## What the exercise asks
Apart from the images, reproduce every record word for word.

**** Data provided ****

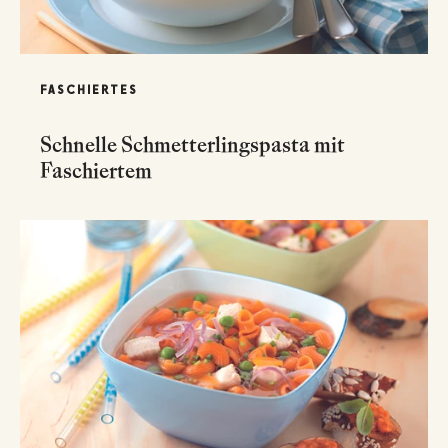
FASCHIERTES
Schnelle Schmetterlingspasta mit
Faschiertem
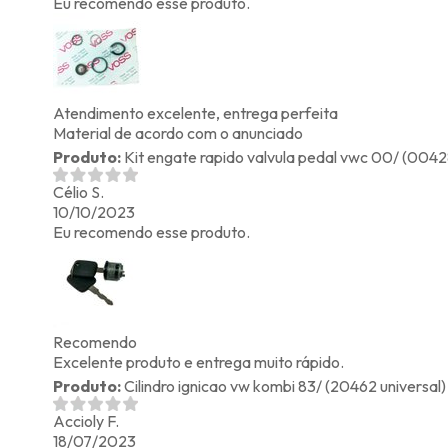
Eu recomendo esse produto.
Atendimento excelente, entrega perfeita
Material de acordo com o anunciado
Produto:
Kit engate rapido valvula pedal vwc 00/ (0042
Célio S.
10/10/2023
Eu recomendo esse produto.
Recomendo
Excelente produto e entrega muito rápido.
Produto:
Cilindro ignicao vw kombi 83/ (20462 universal)
Accioly F.
18/07/2023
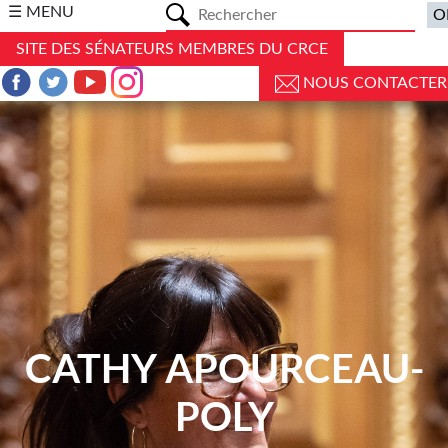
a
☰ MENU
SITE DES SÉNATEURS MEMBRES DU CRCE
NOUS CONTACTER
CATHY APOURCEAU-
POLY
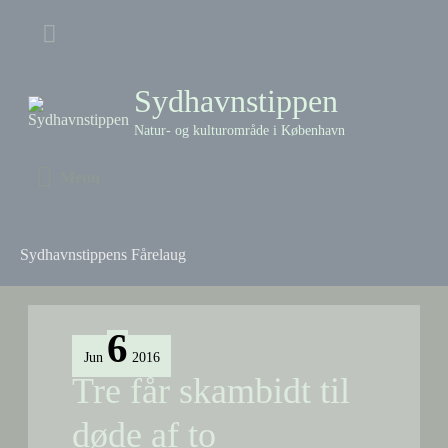
Skip
Above
to
content
Header
Sydhavnstippen
Natur- og kulturområde i København
Menu
Menu
Sydhavnstippens Fårelaug
6
Jun
2016
Tre får skambidt til
døde af to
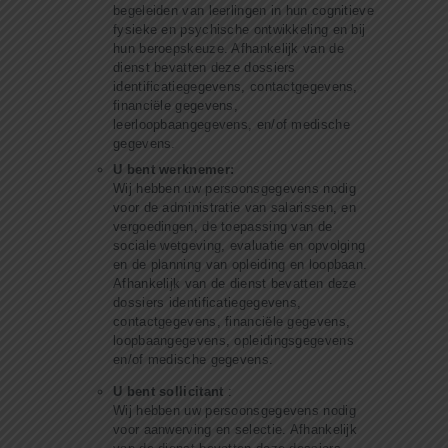
begeleiden van leerlingen in hun cognitieve
fysieke en psychische ontwikkeling en bij
hun beroepskeuze. Afhankelijk van de
dienst bevatten deze dossiers
identificatiegegevens, contactgegevens,
financiële gegevens,
leerloopbaangegevens, en/of medische
gegevens.
U bent werknemer:
Wij hebben uw persoonsgegevens nodig
voor de administratie van salarissen, en
vergoedingen, de toepassing van de
sociale wetgeving, evaluatie en opvolging
en de planning van opleiding en loopbaan.
Afhankelijk van de dienst bevatten deze
dossiers identificatiegegevens,
contactgegevens, financiële gegevens,
loopbaangegevens, opleidingsgegevens
en/of medische gegevens.
U bent sollicitant
:
Wij hebben uw persoonsgegevens nodig
voor aanwerving en selectie. Afhankelijk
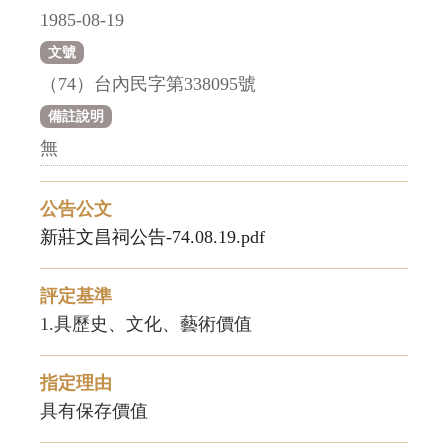
1985-08-19
文號
（74）台內民字第338095號
備註說明
無
公告公文
新莊文昌祠公告-74.08.19.pdf
評定基準
1.具歷史、文化、藝術價值
指定理由
具有保存價值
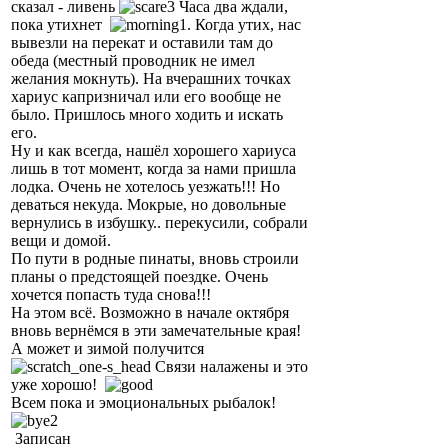
сказал - ливень
Часа два ждали,
пока утихнет
. Когда утих, нас
вывезли на перекат и оставили там до
обеда (местный проводник не имел
желания мокнуть). На вчерашних точках
хариус капризничал или его вообще не
было. Пришлось много ходить и искать
его.
Ну и как всегда, нашёл хорошего хариуса
лишь в тот момент, когда за нами пришла
лодка. Очень не хотелось уезжать!!! Но
деваться некуда. Мокрые, но довольные
вернулись в избушку.. перекусили, собрали
вещи и домой.
По пути в родные пинаты, вновь строили
планы о предстоящей поездке. Очень
хочется попасть туда снова!!!
На этом всё. Возможно в начале октября
вновь вернёмся в эти замечательные края!
А может и зимой получится
Связи налажены и это
уже хорошо!
Всем пока и эмоциональных рыбалок!
Записан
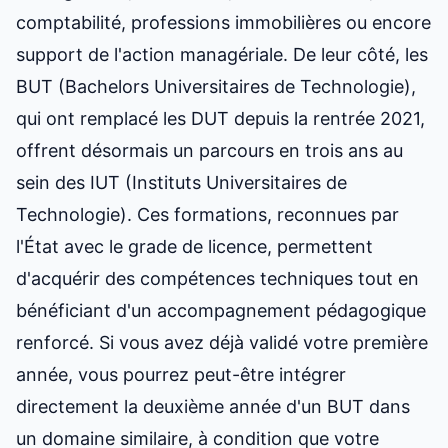
comptabilité, professions immobilières ou encore
support de l'action managériale. De leur côté, les
BUT (Bachelors Universitaires de Technologie),
qui ont remplacé les DUT depuis la rentrée 2021,
offrent désormais un parcours en trois ans au
sein des IUT (Instituts Universitaires de
Technologie). Ces formations, reconnues par
l'État avec le grade de licence, permettent
d'acquérir des compétences techniques tout en
bénéficiant d'un accompagnement pédagogique
renforcé. Si vous avez déjà validé votre première
année, vous pourrez peut-être intégrer
directement la deuxième année d'un BUT dans
un domaine similaire, à condition que votre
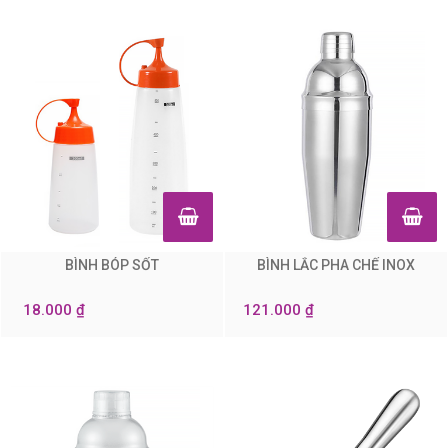
BÌNH BÓP SỐT
BÌNH LẮC PHA CHẾ INOX
0
0
18.000 ₫
121.000 ₫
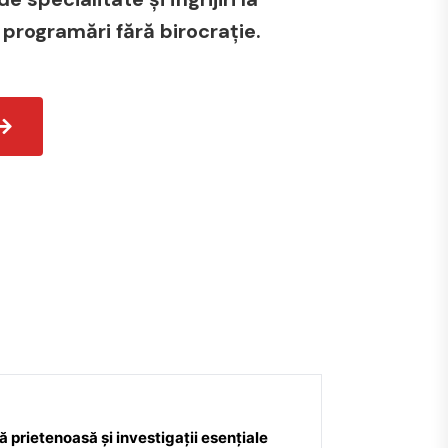
 programări fără birocrație.
 prietenoasă și investigații esențiale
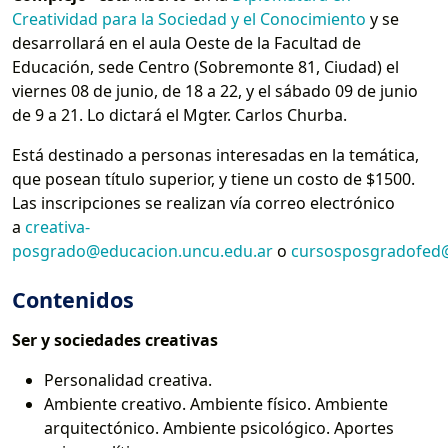
Creatividad para la Sociedad y el Conocimiento
y se
desarrollará en el aula Oeste de la Facultad de
Educación, sede Centro (Sobremonte 81, Ciudad) el
viernes 08 de junio, de 18 a 22, y el sábado 09 de junio
de 9 a 21. Lo dictará el Mgter. Carlos Churba.
Está destinado a personas interesadas en la temática,
que posean título superior, y tiene un costo de $1500.
Las inscripciones se realizan vía correo electrónico
a
creativa-
posgrado@educacion.uncu.edu.ar
o
cursosposgradofed
Contenidos
Ser y sociedades creativas
Personalidad creativa.
Ambiente creativo. Ambiente físico. Ambiente
arquitectónico. Ambiente psicológico. Aportes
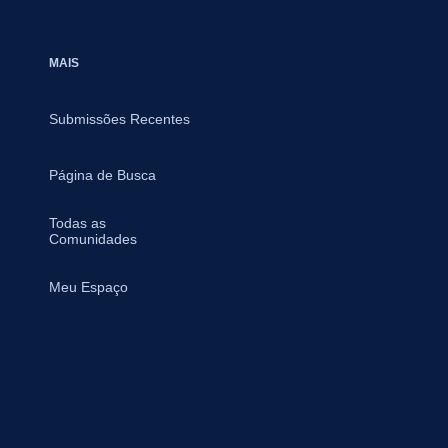
MAIS
Submissões Recentes
Página de Busca
Todas as
Comunidades
Meu Espaço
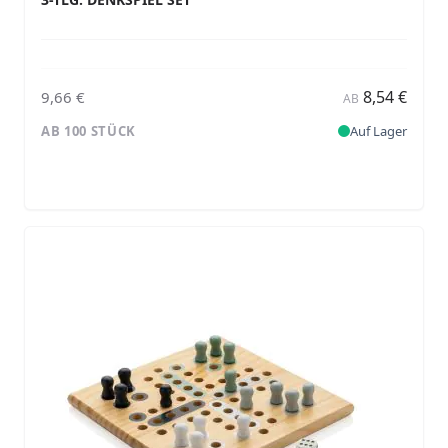
8,54 €
9,66 €
AB
AB 100 STÜCK
Auf Lager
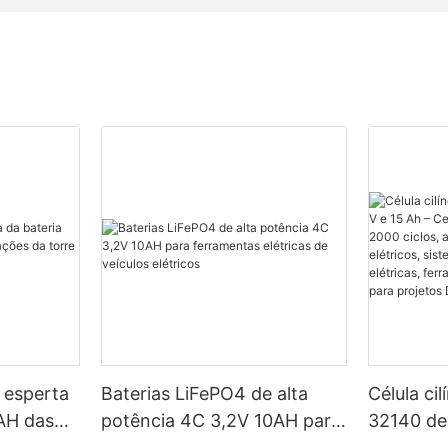
 esperta
Baterias LiFePO4 de alta
Célula ci
H ​​das
potência 4C 3,2V 10AH para
32140 de 
a torre
ferramentas elétricas de
Certific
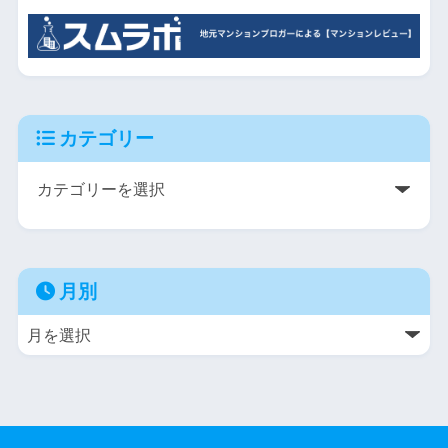
カテゴリー
月別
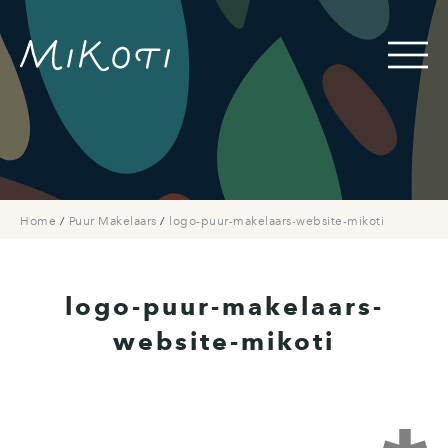
Home
/
Puur Makelaars
/
logo-puur-makelaars-website-mikoti
logo-puur-makelaars-
website-mikoti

****

## The answer
FASCHIERTES
Schnelle Schmetterlingspasta mit
Faschiertem
Eu recomendo esse produto.
Atendimento excelente, entrega perfeita
Material de acordo com o anunciado
Produto:
Kit engate rapido valvula pedal vwc 00/ (0042
Célio S.
10/10/2023
Eu recomendo esse produto.
Recomendo
Excelente produto e entrega muito rápido.
Produto:
Cilindro ignicao vw kombi 83/ (20462 universal)
Accioly F.
18/07/2023
a
☰ MENU
SITE DES SÉNATEURS MEMBRES DU CRCE
NOUS CONTACTER
CATHY APOURCEAU-
POLY
Skip
Above
to
content
Header
Sydhavnstippen
Natur- og kulturområde i København
Menu
Menu
Sydhavnstippens Fårelaug
6
Jun
2016
Tre får skambidt til
døde af to
begeleiden van leerlingen in hun cognitieve
fysieke en psychische ontwikkeling en bij
hun beroepskeuze. Afhankelijk van de
dienst bevatten deze dossiers
identificatiegegevens, contactgegevens,
financiële gegevens,
leerloopbaangegevens, en/of medische
gegevens.
U bent werknemer:
Wij hebben uw persoonsgegevens nodig
voor de administratie van salarissen, en
vergoedingen, de toepassing van de
sociale wetgeving, evaluatie en opvolging
en de planning van opleiding en loopbaan.
Afhankelijk van de dienst bevatten deze
dossiers identificatiegegevens,
contactgegevens, financiële gegevens,
loopbaangegevens, opleidingsgegevens
en/of medische gegevens.
U bent sollicitant
:
Wij hebben uw persoonsgegevens nodig
voor aanwerving en selectie. Afhankelijk
1985-08-19
文號
（74）台內民字第338095號
備註說明
無
公告公文
新莊文昌祠公告-74.08.19.pdf
評定基準
1.具歷史、文化、藝術價值
指定理由
具有保存價值
сказал - ливень
Часа два ждали,
пока утихнет
. Когда утих, нас
вывезли на перекат и оставили там до
обеда (местный проводник не имел
желания мокнуть). На вчерашних точках
хариус капризничал или его вообще не
было. Пришлось много ходить и искать
его.
Ну и как всегда, нашёл хорошего хариуса
лишь в тот момент, когда за нами пришла
лодка. Очень не хотелось уезжать!!! Но
деваться некуда. Мокрые, но довольные
вернулись в избушку.. перекусили, собрали
вещи и домой.
По пути в родные пинаты, вновь строили
планы о предстоящей поездке. Очень
хочется попасть туда снова!!!
На этом всё. Возможно в начале октября
вновь вернёмся в эти замечательные края!
А может и зимой получится
Связи налажены и это
уже хорошо!
Всем пока и эмоциональных рыбалок!
Записан
comptabilité, professions immobilières ou encore
support de l'action managériale. De leur côté, les
BUT (Bachelors Universitaires de Technologie),
qui ont remplacé les DUT depuis la rentrée 2021,
offrent désormais un parcours en trois ans au
sein des IUT (Instituts Universitaires de
Technologie). Ces formations, reconnues par
l'État avec le grade de licence, permettent
d'acquérir des compétences techniques tout en
bénéficiant d'un accompagnement pédagogique
renforcé. Si vous avez déjà validé votre première
année, vous pourrez peut-être intégrer
directement la deuxième année d'un BUT dans
un domaine similaire, à condition que votre
BÌNH BÓP SỐT
BÌNH LẮC PHA CHẾ INOX
0
0
18.000 ₫
121.000 ₫
 programări fără birocrație.
 prietenoasă și investigații esențiale
Creatividad para la Sociedad y el Conocimiento
y se
desarrollará en el aula Oeste de la Facultad de
Educación, sede Centro (Sobremonte 81, Ciudad) el
viernes 08 de junio, de 18 a 22, y el sábado 09 de junio
de 9 a 21. Lo dictará el Mgter. Carlos Churba.
Está destinado a personas interesadas en la temática,
que posean título superior, y tiene un costo de $1500.
Las inscripciones se realizan vía correo electrónico
a
creativa-
posgrado@educacion.uncu.edu.ar
o
cursosposgradofed
Contenidos
Ser y sociedades creativas
Personalidad creativa.
Ambiente creativo. Ambiente físico. Ambiente
arquitectónico. Ambiente psicológico. Aportes
MAIS
Submissões Recentes
Página de Busca
Todas as
Comunidades
Meu Espaço
8,54 €
9,66 €
AB
AB 100 STÜCK
Auf Lager
 esperta
Baterias LiFePO4 de alta
Célula ci
H ​​das
potência 4C 3,2V 10AH para
32140 de 
a torre
ferramentas elétricas de
Certific
カテゴリー
月別
Home
/
Puur Makelaars
/
logo-puur-makelaars-website-mikoti
logo-puur-makelaars-
website-mikoti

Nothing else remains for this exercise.